Structure of a eukaryotic gene
A gene is a sequence of nucleotide triplets of a DNA molecule bound by a start codon (ATG) and a stop codon (TGA, TAA, or TAG) that specifies a cellular product.
Most of the time, the cellular product “coded” in DNA is a protein, in which case the nucleotide triplets in a gene will specify a specific sequence of amino acids on a polypeptide chain. A gene’s final product can, sometimes, be an RNA molecule (rRNA, tRNA).
In humans, like in other eukaryotes, the region of the DNA coding for a protein is usually not continuous. This region is composed of alternating stretches of exons (the actual nucleotide sequences that carry a message delivered to the site of polypeptide assembly) and introns (non-coding “spacer” sequences that take part in regulation of genetic expression at the mRNA level). During transcription, both exons and introns are transcribed onto the messenger RNA (mRNA), in their linear order. Thereafter, a process called splicing takes place, in which, the intron sequences are excised and discarded from the mRNA sequence. The remaining RNA segments, the ones corresponding to the exons are ligated to form the mature RNA strand.

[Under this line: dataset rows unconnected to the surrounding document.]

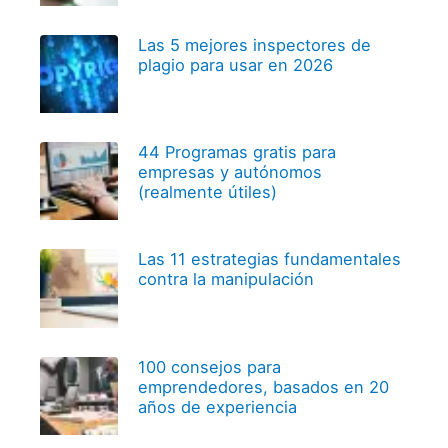
Las 5 mejores inspectores de
plagio para usar en 2026
44 Programas gratis para
empresas y autónomos
(realmente útiles)
Las 11 estrategias fundamentales
contra la manipulación
100 consejos para
emprendedores, basados en 20
años de experiencia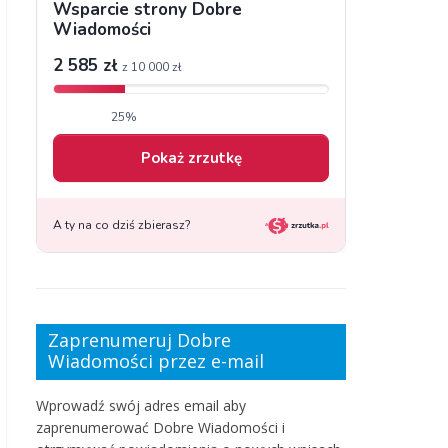
Zaprenumeruj Dobre
Wiadomości przez e-mail
Wprowadź swój adres email aby
zaprenumerować Dobre Wiadomości i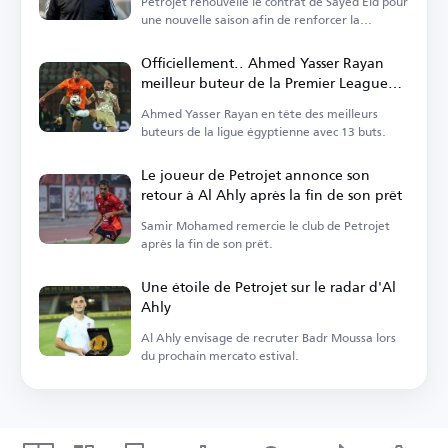
Petrojet renouvelle le contrat de Sayed Eid pour
une nouvelle saison afin de renforcer la
stabilité.
Officiellement.. Ahmed Yasser Rayan
meilleur buteur de la Premier League
égyptienne saison 2025-2026
Ahmed Yasser Rayan en tête des meilleurs
buteurs de la ligue égyptienne avec 13 buts.
Le joueur de Petrojet annonce son
retour à Al Ahly après la fin de son prêt
Samir Mohamed remercie le club de Petrojet
après la fin de son prêt.
Une étoile de Petrojet sur le radar d'Al
Ahly
Al Ahly envisage de recruter Badr Moussa lors
du prochain mercato estival.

A typical human multi-exon gene starts with the promoter region, which is followed by a transcribed but non-coding region called 5′ untranslated region (5′ UTR), which contains the transcription start site (TSS), followed by the start codon.

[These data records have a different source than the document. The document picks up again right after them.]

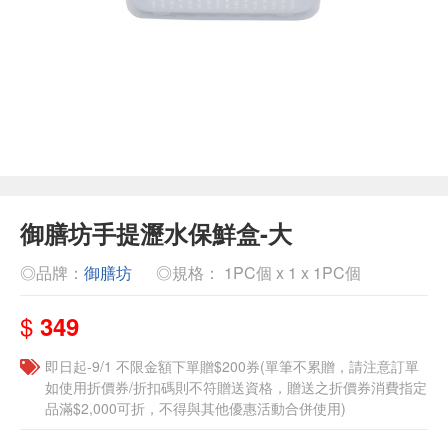
御膳坊手提瀝水保鮮盒-大
◎品牌：
御膳坊
◎規格： 1PC個 x 1 x 1PC個
$
349
即日起-9/1 不限金額下單贈$200券(單筆不累贈，請注意訂單
如使用折價券/折扣碼則不符贈送資格，贈送之折價券消費指定
品滿$2,000可折，不得與其他優惠活動合併使用)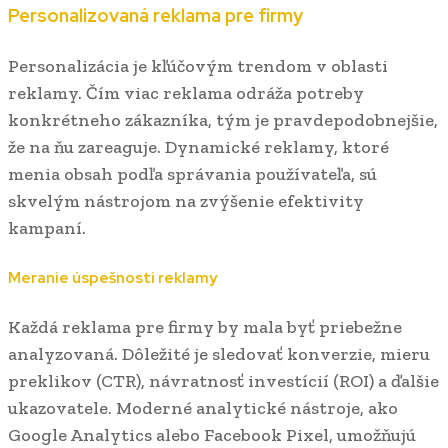
Personalizovaná reklama pre firmy
Personalizácia je kľúčovým trendom v oblasti
reklamy. Čím viac reklama odráža potreby
konkrétneho zákazníka, tým je pravdepodobnejšie,
že na ňu zareaguje. Dynamické reklamy, ktoré
menia obsah podľa správania používateľa, sú
skvelým nástrojom na zvýšenie efektivity
kampaní.
Meranie úspešnosti reklamy
Každá reklama pre firmy by mala byť priebežne
analyzovaná. Dôležité je sledovať konverzie, mieru
preklikov (CTR), návratnosť investícií (ROI) a ďalšie
ukazovatele. Moderné analytické nástroje, ako
Google Analytics alebo Facebook Pixel, umožňujú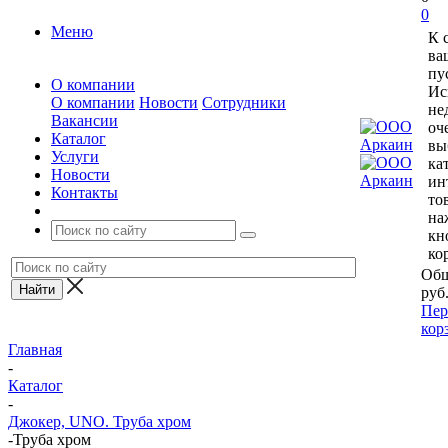
0
Меню
К 
ва
пу
О компании
Ис
О компании
Новости
Сотрудники
не
Вакансии
оч
Каталог
вы
Услуги
ка
Новости
ин
Контакты
то
на
кн
ко
Общ
руб
Пер
кор
Главная
-
Каталог
-
Джокер, UNO. Труба хром
-
Труба хром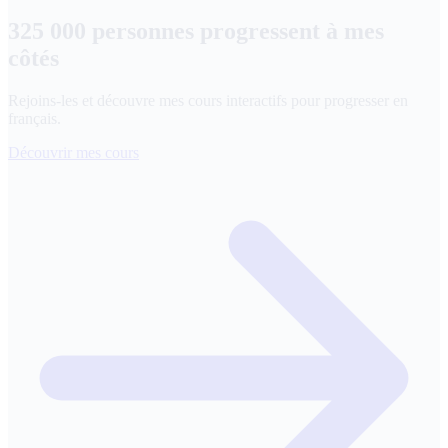
325 000 personnes progressent à mes
côtés
Rejoins-les et découvre mes cours interactifs pour progresser en
français.
Découvrir mes cours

The start codon starts the coding sequence of a gene, and it also serves as the translation start site during the translation of mRNA into a chain of polypeptides on the ribosomes. The start codon in eukaryotes is ATG. Following the start codon, there is an alternating series of exons interspersed by internal introns, followed by the terminating exon, which contains the stop codon (either TGA, TAA, or TAG). It is followed by another non-coding region called the 3′ UTR. Ending the gene, there is a stretch of the adenine nucleotide repeating several times (also called the polyadenylation (polyA) tail). The exon-intron boundaries (i.e., the splice sites) are signaled by specific short (2 nucleotide-long) sequences.

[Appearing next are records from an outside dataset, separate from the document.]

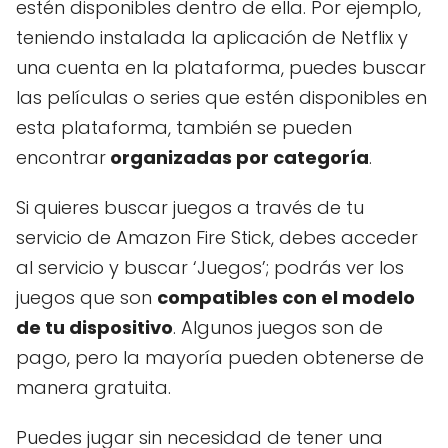
estén disponibles dentro de ella. Por ejemplo,
teniendo instalada la aplicación de Netflix y
una cuenta en la plataforma, puedes buscar
las películas o series que estén disponibles en
esta plataforma, también se pueden
encontrar
organizadas por categoría
.
Si quieres buscar juegos a través de tu
servicio de Amazon Fire Stick, debes acceder
al servicio y buscar ‘Juegos’; podrás ver los
juegos que son
compatibles con el modelo
de tu dispositivo
. Algunos juegos son de
pago, pero la mayoría pueden obtenerse de
manera gratuita.
Puedes jugar sin necesidad de tener una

On average, a vertebrate gene is around 30, 000 nucleotides (kilobases, or Kb) long, out of which the coding region is only about 1 Kb long. The average coding region consists of six exons, each about 150 nucleotides (base pairs, since DNA is double stranded, abbreviated as bp) long. Huge deviations from the average are observed. For example, the gene called dystrophin is 2.4 million (Mb) bp long. Blood coagulation-factor VIII has 26 exons whose size varies from 69 bp to 3106 bp, with the total coding region reaching length around 186 Kb and the introns lengths adding up to 32.4 Kb. Intron number 22 produces two transcripts unrelated to this gene, one for each strand. An average 5′ UTR is 750 bp long, but it can be longer and span several exons (for example, in the MAGE family). On average, the 3′ UTR is about 450 bp long, but examples exist where its length 5 Kb (e.g., the gene for Kallman’s syndrome).
Key Takeaways
- The basic unit of genetic inheritance is a gene.
- Genes encode the amino acid structure of proteins using triplets of nucleotides.
- In the genetic code consisting of triplets of nucleotides, some amino acids are encoded redundantly.
A codon is a sequence of three consecutive nucleotides on a polynucleotide chain (DNA or RNA) that corresponds to an amino acid in the polypeptide sequence of a protein.